## Task requirements
Take the entries below and print only the lines from the one with "अन्तर्राष्ट्रिय" through the one with "motivée du 11 mars 2026 pdf - (…)", exactly as they stand, both ends included.

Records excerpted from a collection
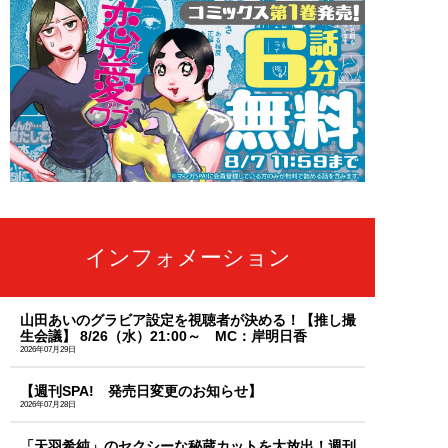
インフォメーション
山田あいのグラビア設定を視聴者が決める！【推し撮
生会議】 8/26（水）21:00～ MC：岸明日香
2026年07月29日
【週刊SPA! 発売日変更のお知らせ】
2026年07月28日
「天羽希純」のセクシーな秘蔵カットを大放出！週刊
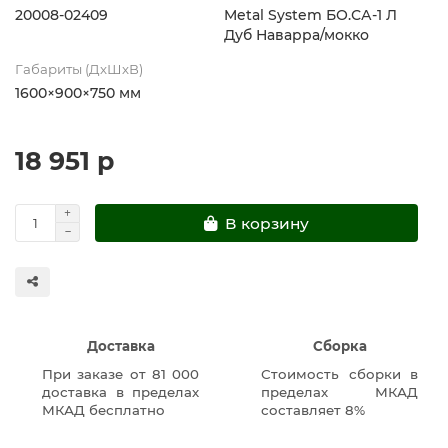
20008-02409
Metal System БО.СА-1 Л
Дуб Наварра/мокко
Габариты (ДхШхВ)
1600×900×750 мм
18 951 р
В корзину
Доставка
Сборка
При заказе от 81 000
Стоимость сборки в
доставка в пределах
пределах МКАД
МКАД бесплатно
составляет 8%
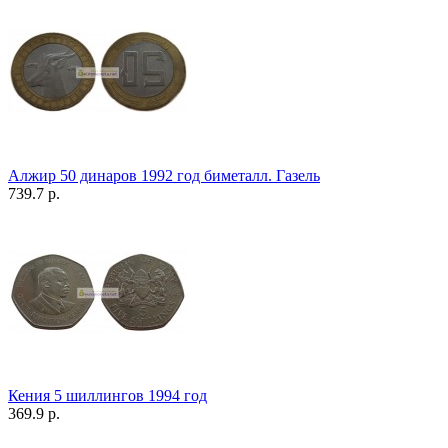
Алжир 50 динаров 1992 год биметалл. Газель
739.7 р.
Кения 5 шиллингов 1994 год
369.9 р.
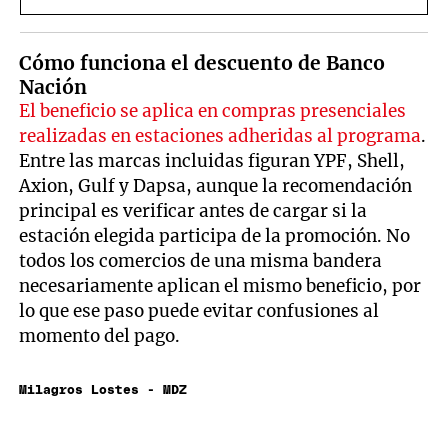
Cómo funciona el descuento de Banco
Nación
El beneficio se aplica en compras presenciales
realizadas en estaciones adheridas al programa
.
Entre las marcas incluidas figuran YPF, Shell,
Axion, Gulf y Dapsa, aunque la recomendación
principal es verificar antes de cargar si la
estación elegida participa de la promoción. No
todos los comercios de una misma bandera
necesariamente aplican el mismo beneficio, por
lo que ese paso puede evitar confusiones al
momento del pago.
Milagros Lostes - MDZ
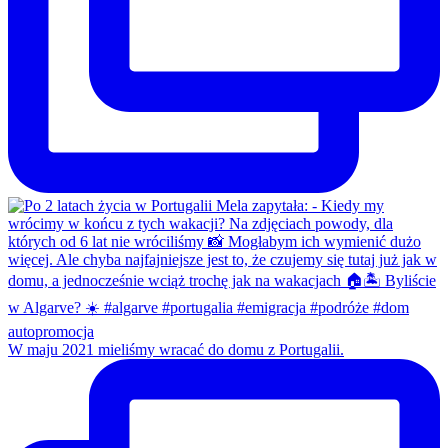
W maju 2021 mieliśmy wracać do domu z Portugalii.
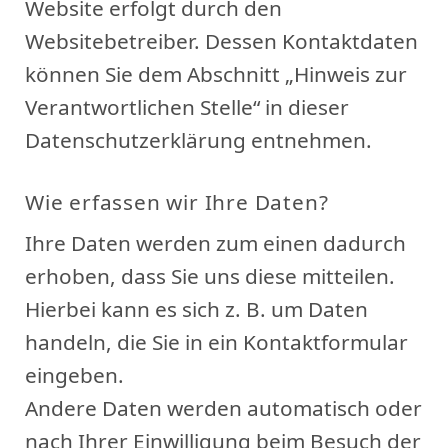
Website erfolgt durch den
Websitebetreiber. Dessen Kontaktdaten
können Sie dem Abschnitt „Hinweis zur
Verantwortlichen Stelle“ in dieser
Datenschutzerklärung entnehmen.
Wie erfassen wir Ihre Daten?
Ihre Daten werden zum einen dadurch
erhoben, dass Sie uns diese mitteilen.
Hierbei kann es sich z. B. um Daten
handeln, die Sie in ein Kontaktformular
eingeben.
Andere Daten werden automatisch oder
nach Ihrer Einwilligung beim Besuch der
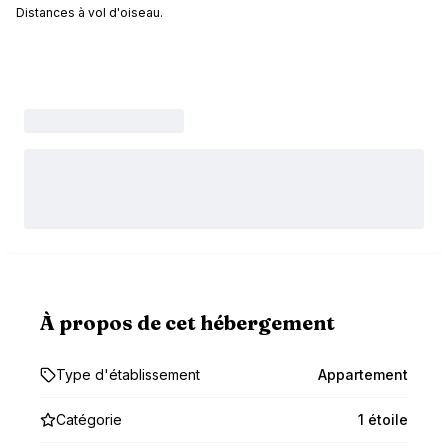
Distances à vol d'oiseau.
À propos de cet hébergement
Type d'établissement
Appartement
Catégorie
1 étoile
---
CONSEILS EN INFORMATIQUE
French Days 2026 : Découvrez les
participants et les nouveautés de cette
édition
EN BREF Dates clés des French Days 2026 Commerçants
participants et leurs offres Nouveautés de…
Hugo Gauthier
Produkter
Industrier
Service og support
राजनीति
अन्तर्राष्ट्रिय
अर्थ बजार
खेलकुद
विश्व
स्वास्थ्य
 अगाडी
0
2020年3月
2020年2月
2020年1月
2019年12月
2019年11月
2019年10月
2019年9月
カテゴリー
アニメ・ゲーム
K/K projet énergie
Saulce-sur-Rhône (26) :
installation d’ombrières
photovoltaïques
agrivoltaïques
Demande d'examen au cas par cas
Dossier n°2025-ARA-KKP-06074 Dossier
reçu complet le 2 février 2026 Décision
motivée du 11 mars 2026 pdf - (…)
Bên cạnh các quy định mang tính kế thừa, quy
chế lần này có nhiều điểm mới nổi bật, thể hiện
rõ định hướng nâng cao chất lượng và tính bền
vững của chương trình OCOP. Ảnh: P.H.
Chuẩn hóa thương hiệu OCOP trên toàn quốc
---
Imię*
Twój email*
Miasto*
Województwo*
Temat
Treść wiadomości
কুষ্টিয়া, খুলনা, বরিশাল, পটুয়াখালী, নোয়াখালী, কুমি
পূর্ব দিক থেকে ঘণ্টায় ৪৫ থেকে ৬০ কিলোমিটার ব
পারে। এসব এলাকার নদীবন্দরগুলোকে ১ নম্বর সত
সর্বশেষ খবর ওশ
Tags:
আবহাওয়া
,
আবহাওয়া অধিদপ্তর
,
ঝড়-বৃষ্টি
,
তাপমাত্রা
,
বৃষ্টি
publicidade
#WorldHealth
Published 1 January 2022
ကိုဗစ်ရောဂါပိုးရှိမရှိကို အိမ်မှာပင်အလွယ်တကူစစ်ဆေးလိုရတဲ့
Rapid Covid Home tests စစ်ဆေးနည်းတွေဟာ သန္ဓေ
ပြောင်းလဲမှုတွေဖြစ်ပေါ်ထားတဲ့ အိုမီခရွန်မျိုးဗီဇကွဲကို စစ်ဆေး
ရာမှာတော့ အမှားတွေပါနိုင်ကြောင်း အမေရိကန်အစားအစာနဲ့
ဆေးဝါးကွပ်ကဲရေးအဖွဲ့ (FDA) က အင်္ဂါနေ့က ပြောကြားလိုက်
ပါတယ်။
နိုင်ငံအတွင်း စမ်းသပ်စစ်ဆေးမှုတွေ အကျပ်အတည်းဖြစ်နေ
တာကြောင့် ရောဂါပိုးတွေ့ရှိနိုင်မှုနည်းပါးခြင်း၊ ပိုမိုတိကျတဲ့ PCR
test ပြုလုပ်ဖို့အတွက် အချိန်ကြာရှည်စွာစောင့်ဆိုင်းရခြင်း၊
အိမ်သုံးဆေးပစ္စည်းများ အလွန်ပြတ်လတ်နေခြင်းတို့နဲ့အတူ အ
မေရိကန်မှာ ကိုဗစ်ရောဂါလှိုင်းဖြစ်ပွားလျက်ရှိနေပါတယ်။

## Output below
अन्तर्राष्ट्रिय
अर्थ बजार
खेलकुद
विश्व
स्वास्थ्य
 अगाडी
0
2020年3月
2020年2月
2020年1月
2019年12月
2019年11月
2019年10月
2019年9月
カテゴリー
アニメ・ゲーム
K/K projet énergie
Saulce-sur-Rhône (26) :
installation d’ombrières
photovoltaïques
agrivoltaïques
Demande d'examen au cas par cas
Dossier n°2025-ARA-KKP-06074 Dossier
reçu complet le 2 février 2026 Décision
motivée du 11 mars 2026 pdf - (…)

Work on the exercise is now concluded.